Information:
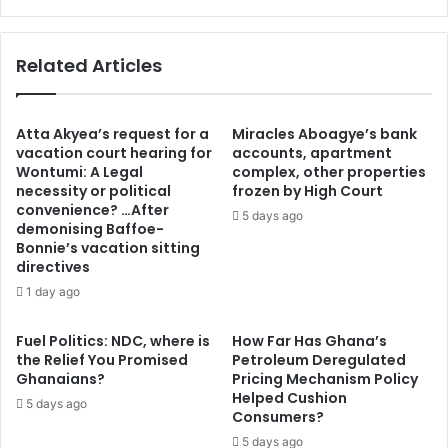
C
a
a
r
s
Related Articles
S
i
a
n
n
o
a
R
Atta Akyea’s request for a
Miracles Aboagye’s bank
l
e
vacation court hearing for
accounts, apartment
T
Wontumi: A Legal
complex, other properties
v
a
necessity or political
frozen by High Court
i
convenience? …After
c
e
5 days ago
demonising Baffoe-
i
w
Bonnie’s vacation sitting
z
K
directives
c
i
1 day ago
i
n
l
g
e
j
Fuel Politics: NDC, where is
How Far Has Ghana’s
r
the Relief You Promised
Petroleum Deregulated
o
Ghanaians?
Pricing Mechanism Policy
D
h
Helped Cushion
e
n
5 days ago
Consumers?
!
n
2
5 days ago
i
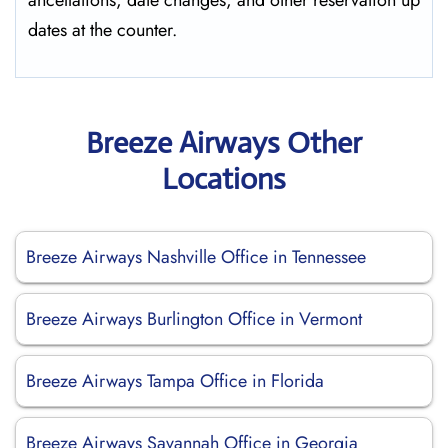
ancellations, date changes, and other reservation up
dates at the ​‍​‌‍​‍‌​‍​‌‍​‍‌counter.
Breeze Airways Other
Locations
Breeze Airways Nashville Office in Tennessee
Breeze Airways Burlington Office in Vermont
Breeze Airways Tampa Office in Florida
Breeze Airways Savannah Office in Georgia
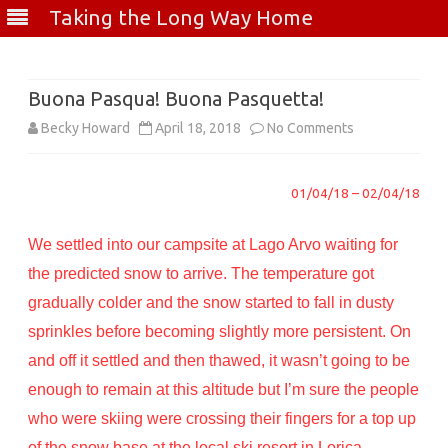
Taking the Long Way Home
Skip
to
content
Buona Pasqua! Buona Pasquetta!
on
Becky Howard
April 18, 2018
No Comments
Buona
01/04/18 – 02/04/18
Pasqua!
Buona
We settled into our campsite at Lago Arvo waiting for
Pasquetta!
the predicted snow to arrive. The temperature got
gradually colder and the snow started to fall in dusty
sprinkles before becoming slightly more persistent. On
and off it settled and then thawed, it wasn’t going to be
enough to remain at this altitude but I’m sure the people
who were skiing were crossing their fingers for a top up
of the snow base at the local ski resort in Lorica.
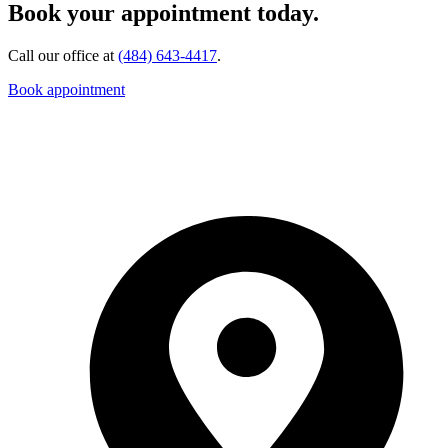
Book your appointment today.
Call our office at
(484) 643-4417
.
Book appointment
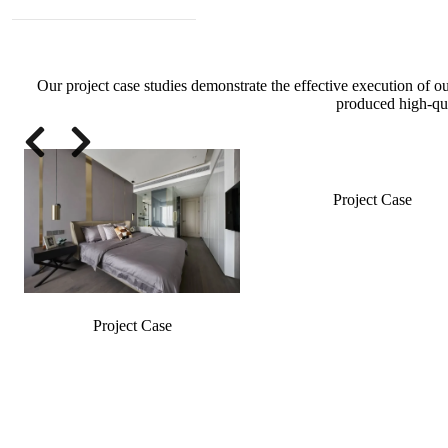
Our project case studies demonstrate the effective execution of o
produced high-qua
Slide 2 of 4
Project Case
Project Case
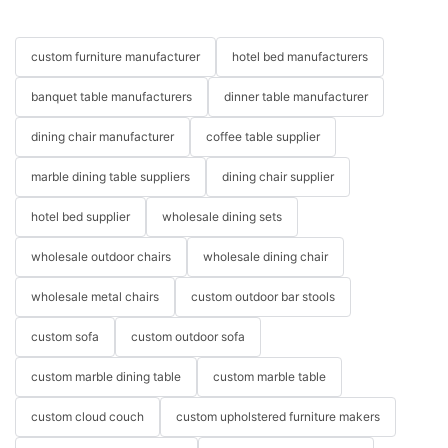
custom furniture manufacturer
hotel bed manufacturers
banquet table manufacturers
dinner table manufacturer
dining chair manufacturer
coffee table supplier
marble dining table suppliers
dining chair supplier
hotel bed supplier
wholesale dining sets
wholesale outdoor chairs
wholesale dining chair
wholesale metal chairs
custom outdoor bar stools
custom sofa
custom outdoor sofa
custom marble dining table
custom marble table
custom cloud couch
custom upholstered furniture makers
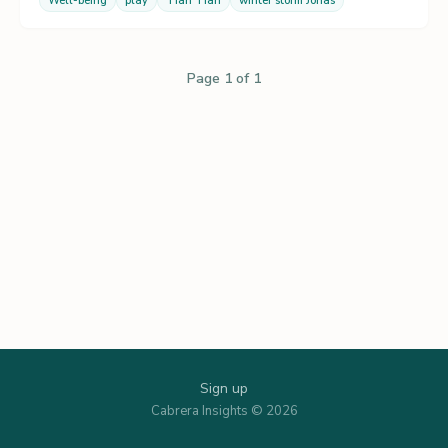
Well-being
play
Tian Tian
winter storm Jonas
Page 1 of 1
Sign up
Cabrera Insights © 2026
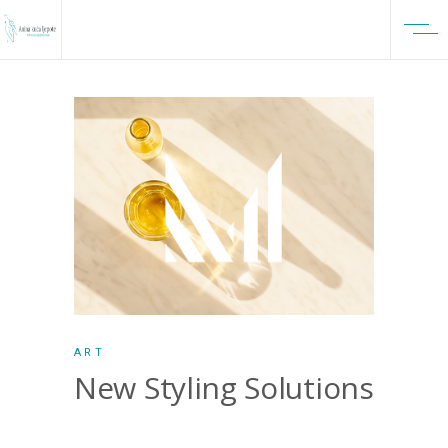
ART
New Styling Solutions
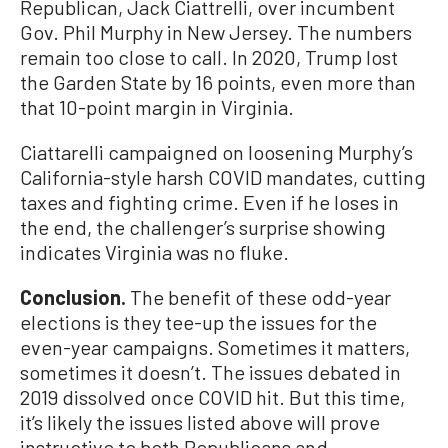
Republican, Jack Ciattrelli, over incumbent
Gov. Phil Murphy in New Jersey. The numbers
remain too close to call. In 2020, Trump lost
the Garden State by 16 points, even more than
that 10-point margin in Virginia.
Ciattarelli campaigned on loosening Murphy’s
California-style harsh COVID mandates, cutting
taxes and fighting crime. Even if he loses in
the end, the challenger’s surprise showing
indicates Virginia was no fluke.
Conclusion.
The benefit of these odd-year
elections is they tee-up the issues for the
even-year campaigns. Sometimes it matters,
sometimes it doesn’t. The issues debated in
2019 dissolved once COVID hit. But this time,
it’s likely the issues listed above will prove
instructive to both Republicans and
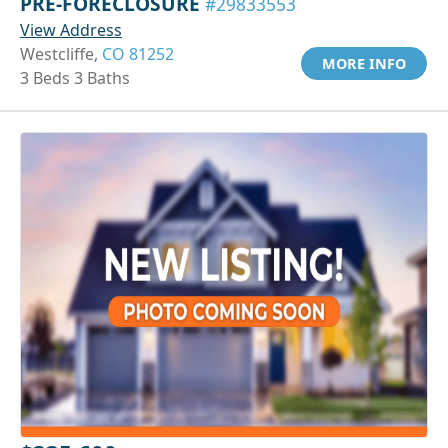
PRE-FORECLOSURE
#29833553
View Address
Westcliffe,
CO 81252
MORE INFO
3 Beds 3 Baths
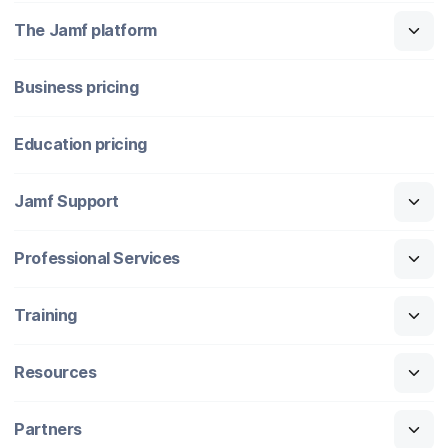
The Jamf platform
Business pricing
Education pricing
Jamf Support
Professional Services
Training
Resources
Partners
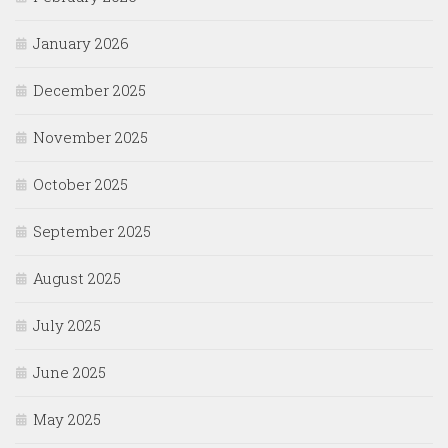
January 2026
December 2025
November 2025
October 2025
September 2025
August 2025
July 2025
June 2025
May 2025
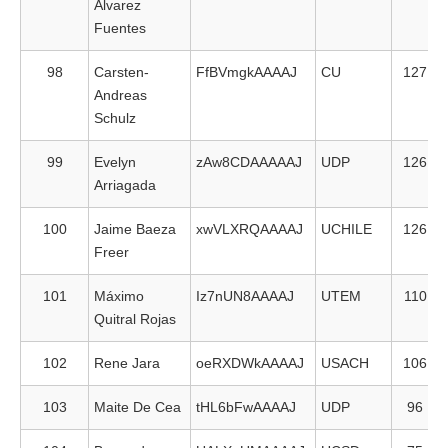
Alvarez
Fuentes
98
Carsten-
FfBVmgkAAAAJ
CU
127
Andreas
Schulz
99
Evelyn
zAw8CDAAAAAJ
UDP
126
Arriagada
100
Jaime Baeza
xwVLXRQAAAAJ
UCHILE
126
Freer
101
Máximo
Iz7nUN8AAAAJ
UTEM
110
Quitral Rojas
102
Rene Jara
oeRXDWkAAAAJ
USACH
106
103
Maite De Cea
tHL6bFwAAAAJ
UDP
96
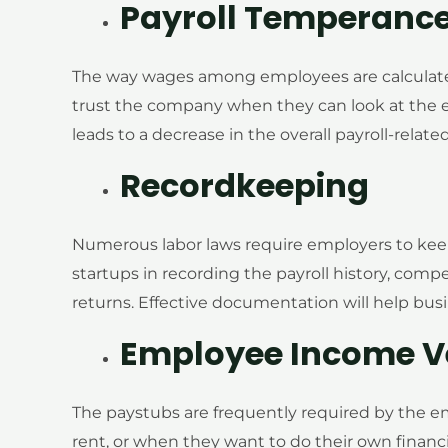
Payroll Temperanc
The way wages among employees are calculated
trust the company when they can look at the e
leads to a decrease in the overall payroll-rela
Recordkeeping
Numerous labor laws require employers to keep
startups in recording the payroll history, compe
returns. Effective documentation will help busi
Employee Income Ve
The paystubs are frequently required by the e
rent, or when they want to do their own financ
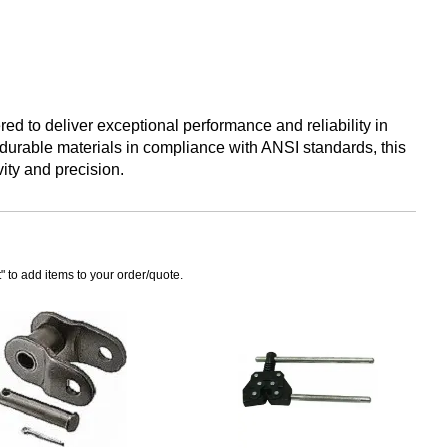
red to deliver exceptional performance and reliability in
durable materials in compliance with ANSI standards, this
ity and precision.
" to add items to your order/quote.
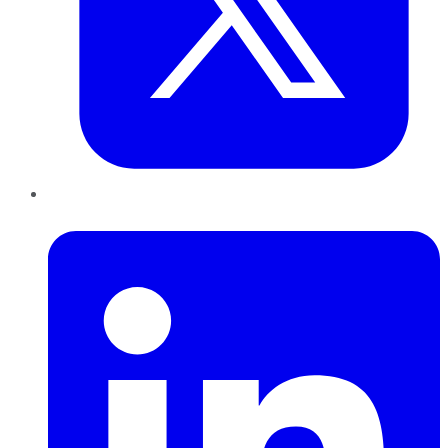
LinkedIn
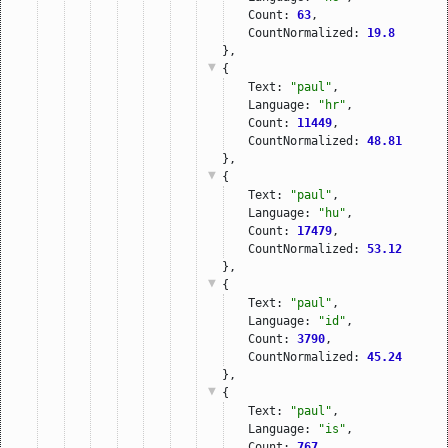
Count: 
63
,
CountNormalized: 
19.8
},
{
Text: 
"paul"
,
Language: 
"hr"
,
Count: 
11449
,
CountNormalized: 
48.81
},
{
Text: 
"paul"
,
Language: 
"hu"
,
Count: 
17479
,
CountNormalized: 
53.12
},
{
Text: 
"paul"
,
Language: 
"id"
,
Count: 
3790
,
CountNormalized: 
45.24
},
{
Text: 
"paul"
,
Language: 
"is"
,
Count: 
767
,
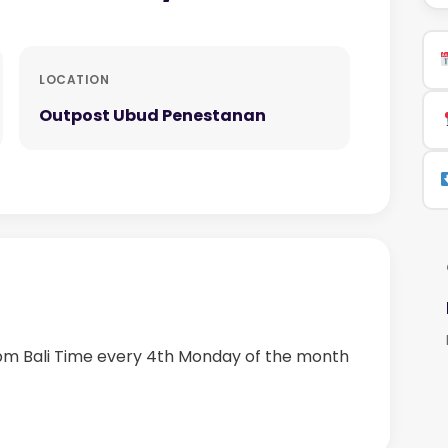
LOCATION
Outpost Ubud Penestanan
 pm Bali Time every 4th Monday of the month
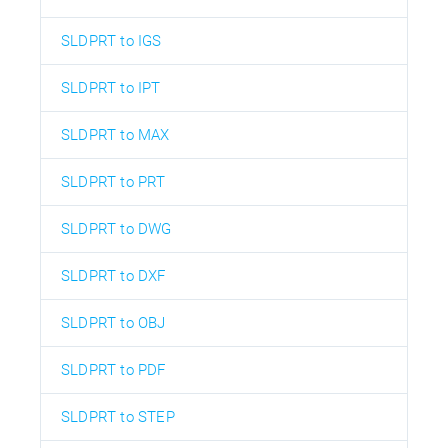
SLDPRT to IGS
SLDPRT to IPT
SLDPRT to MAX
SLDPRT to PRT
SLDPRT to DWG
SLDPRT to DXF
SLDPRT to OBJ
SLDPRT to PDF
SLDPRT to STEP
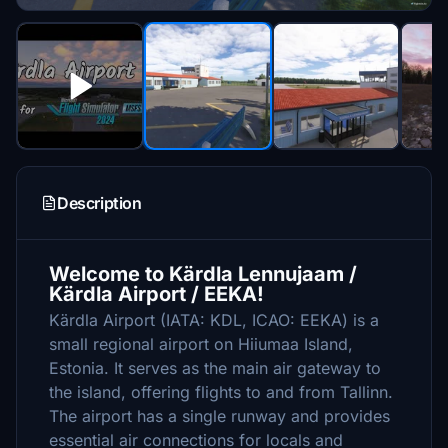
Description
Welcome to Kärdla Lennujaam /
Kärdla Airport / EEKA!
Kärdla Airport (IATA: KDL, ICAO: EEKA) is a
small regional airport on Hiiumaa Island,
Estonia. It serves as the main air gateway to
the island, offering flights to and from Tallinn.
The airport has a single runway and provides
essential air connections for locals and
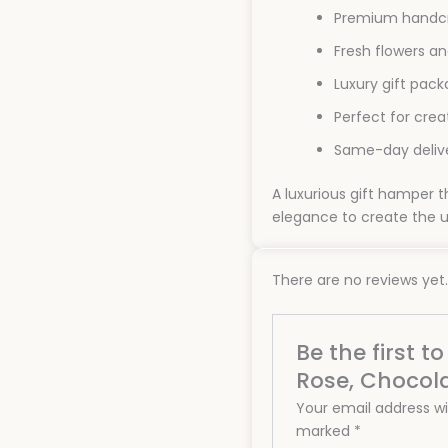
Premium handcr
Fresh flowers an
Luxury gift pack
Perfect for cre
Same-day delive
A luxurious gift hamper
elegance to create the u
There are no reviews yet.
Be the first 
Rose, Chocol
Your email address wil
marked
*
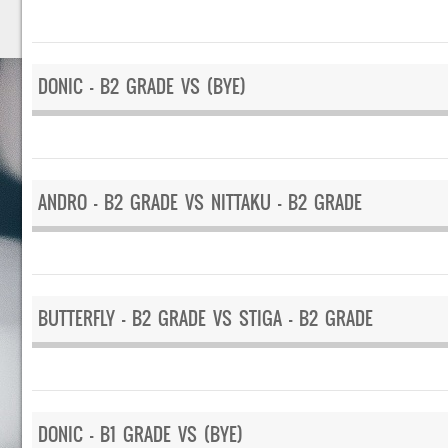
DONIC – B2 GRADE VS (BYE)
ANDRO – B2 GRADE VS NITTAKU – B2 GRADE
BUTTERFLY – B2 GRADE VS STIGA – B2 GRADE
DONIC – B1 GRADE VS (BYE)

What you will do: Pictures stay out, but everything else in the records must be output exactly.

Response to the task:
C
a
a
r
s
Related Articles
S
i
a
n
n
o
a
R
Atta Akyea’s request for a
Miracles Aboagye’s bank
l
e
vacation court hearing for
accounts, apartment
T
Wontumi: A Legal
complex, other properties
v
a
necessity or political
frozen by High Court
i
convenience? …After
c
e
5 days ago
demonising Baffoe-
i
w
Bonnie’s vacation sitting
z
K
directives
c
i
1 day ago
i
n
l
g
e
j
Fuel Politics: NDC, where is
How Far Has Ghana’s
r
the Relief You Promised
Petroleum Deregulated
o
Ghanaians?
Pricing Mechanism Policy
D
h
Helped Cushion
e
n
5 days ago
Consumers?
!
n
2
5 days ago
i
ancellations, date changes, and other reservation up
dates at the ​‍​‌‍​‍‌​‍​‌‍​‍‌counter.
Breeze Airways Other
Locations
Breeze Airways Nashville Office in Tennessee
Breeze Airways Burlington Office in Vermont
Breeze Airways Tampa Office in Florida
Breeze Airways Savannah Office in Georgia
Taking the Long Way Home
Skip
to
content
Buona Pasqua! Buona Pasquetta!
on
Becky Howard
April 18, 2018
No Comments
Buona
01/04/18 – 02/04/18
Pasqua!
Buona
We settled into our campsite at Lago Arvo waiting for
Pasquetta!
the predicted snow to arrive. The temperature got
gradually colder and the snow started to fall in dusty
sprinkles before becoming slightly more persistent. On
and off it settled and then thawed, it wasn’t going to be
enough to remain at this altitude but I’m sure the people
who were skiing were crossing their fingers for a top up
of the snow base at the local ski resort in Lorica.
Book your appointment today.
Call our office at
(484) 643-4417
.
Book appointment
Our project case studies demonstrate the effective execution of o
produced high-qua
Slide 2 of 4
Project Case
Project Case
custom furniture manufacturer
hotel bed manufacturers
banquet table manufacturers
dinner table manufacturer
dining chair manufacturer
coffee table supplier
marble dining table suppliers
dining chair supplier
hotel bed supplier
wholesale dining sets
wholesale outdoor chairs
wholesale dining chair
wholesale metal chairs
custom outdoor bar stools
custom sofa
custom outdoor sofa
custom marble dining table
custom marble table
custom cloud couch
custom upholstered furniture makers
Well-being
play
Tian Tian
winter storm Jonas
Page 1 of 1
Sign up
Cabrera Insights © 2026
ART
New Styling Solutions
Republican, Jack Ciattrelli, over incumbent
Gov. Phil Murphy in New Jersey. The numbers
remain too close to call. In 2020, Trump lost
the Garden State by 16 points, even more than
that 10-point margin in Virginia.
Ciattarelli campaigned on loosening Murphy’s
California-style harsh COVID mandates, cutting
taxes and fighting crime. Even if he loses in
the end, the challenger’s surprise showing
indicates Virginia was no fluke.
Conclusion.
The benefit of these odd-year
elections is they tee-up the issues for the
even-year campaigns. Sometimes it matters,
sometimes it doesn’t. The issues debated in
2019 dissolved once COVID hit. But this time,
it’s likely the issues listed above will prove
instructive to both Republicans and
PRE-FORECLOSURE
#29833553
View Address
Westcliffe,
CO 81252
MORE INFO
3 Beds 3 Baths
The Jamf platform
Business pricing
Education pricing
Jamf Support
Professional Services
Training
Resources
Partners
January 2026
December 2025
November 2025
October 2025
September 2025
August 2025
July 2025
June 2025
May 2025
Alvarez
Fuentes
98
Carsten-
FfBVmgkAAAAJ
CU
127
Andreas
Schulz
99
Evelyn
zAw8CDAAAAAJ
UDP
126
Arriagada
100
Jaime Baeza
xwVLXRQAAAAJ
UCHILE
126
Freer
101
Máximo
Iz7nUN8AAAAJ
UTEM
110
Quitral Rojas
102
Rene Jara
oeRXDWkAAAAJ
USACH
106
103
Maite De Cea
tHL6bFwAAAAJ
UDP
96
Payroll Temperanc
The way wages among employees are calculated
trust the company when they can look at the e
leads to a decrease in the overall payroll-rela
Recordkeeping
Numerous labor laws require employers to keep
startups in recording the payroll history, compe
returns. Effective documentation will help busi
Employee Income Ve
The paystubs are frequently required by the e
rent, or when they want to do their own financ
red to deliver exceptional performance and reliability in
durable materials in compliance with ANSI standards, this
ity and precision.
" to add items to your order/quote.
LinkedIn
Count: 
63
,
CountNormalized: 
19.8
},
{
Text: 
"paul"
,
Language: 
"hr"
,
Count: 
11449
,
CountNormalized: 
48.81
},
{
Text: 
"paul"
,
Language: 
"hu"
,
Count: 
17479
,
CountNormalized: 
53.12
},
{
Text: 
"paul"
,
Language: 
"id"
,
Count: 
3790
,
CountNormalized: 
45.24
},
{
Text: 
"paul"
,
Language: 
"is"
,
Count: 
767
,
LOCATION
Outpost Ubud Penestanan
 pm Bali Time every 4th Monday of the month
SLDPRT to IGS
SLDPRT to IPT
SLDPRT to MAX
SLDPRT to PRT
SLDPRT to DWG
SLDPRT to DXF
SLDPRT to OBJ
SLDPRT to PDF
SLDPRT to STEP
Description
Welcome to Kärdla Lennujaam /
Kärdla Airport / EEKA!
Kärdla Airport (IATA: KDL, ICAO: EEKA) is a
small regional airport on Hiiumaa Island,
Estonia. It serves as the main air gateway to
the island, offering flights to and from Tallinn.
The airport has a single runway and provides
essential air connections for locals and
Premium handcr
Fresh flowers an
Luxury gift pack
Perfect for cre
Same-day delive
A luxurious gift hamper
elegance to create the u
There are no reviews yet.
Be the first 
Rose, Chocol
Your email address wil
marked
*
DONIC – B2 GRADE VS (BYE)
ANDRO – B2 GRADE VS NITTAKU – B2 GRADE
BUTTERFLY – B2 GRADE VS STIGA – B2 GRADE
DONIC – B1 GRADE VS (BYE)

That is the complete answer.